报告地点: 物理系理科楼 B315

报告摘要: The fate of an isolated quantum many-body system has attracted much attention in the past decade. One of the most important issues is whether such a system can reach thermalization under its own dynamics after a sudden quench. While thermalization is indeed expected in many cases, the opposite can happen in several different scenarios. In this talk, I will discuss our work in two systems that are known to escape thermalization. The first one is many-body localization, which is realized when strong quenched disorder is present. In this work, we studied many-body localization (MBL) for interacting one-dimensional lattice fermions in random (Anderson) and quasiperiodic (Aubry-Andre) models, focusing on the role of interaction range. We find an extremely rich phase diagram that reflects the crucial role of interaction range plays in the many-body localization transition [1-2]. The other is quantum many-body scar states, which is realized in a translationally invariant system. We find an interesting competition between scar states and random disorders. These results will help us better understand non-equilibrium phases of matter in a closed quantum many-body system.

References:[1] D. Vu, K. Huang, X. Li, and S. Das Sarma, Phys.
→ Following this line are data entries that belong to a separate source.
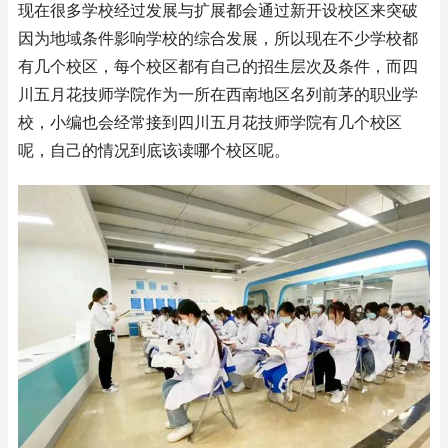
现在很多学校经过发展与扩展都会通过新开设校区来突破
因为地域条件影响学校的综合发展，所以现在不少学校都
有几个校区，每个校区都有自己的招生层次及条件，而四
川五月花技师学院作为一所在西南地区名列前茅的职业学
校，小编也会经常接到四川五月花技师学院有几个校区
呢，自己的情况到底该读哪个校区呢。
Rev. Lett. 128, 146601 (2022).[2] K. Huang, D. Vu, X. Li, and S. Das Sarma, Phys. Rev. B 107, 035129 (2023). [3] K. Huang, Y. Wang, and X. Li, Phys. Rev. B 104, 214305 (2021).

报告人简介：Prof. Xiao Li is currently an Assistant Professor in the Department of Physics, City University of Hong Kong. He received his BSc degree from Peking University in 2008, and his Ph.D. degree in Physics from the University of Texas at Austin in 2014. Between 2015 and 2018 he worked as a postdoc associate in the Condensed Matter Theory Center, University of Maryland (College Park).

Prof. Xiao Li is mainly interested in novel states of matter that arise due to the interplay between topology, disorder, and electron-electron interactions. Recently his research focus mainly lies in various aspects of non-equilibrium systems such as many-body localization and quantum many-body scar states.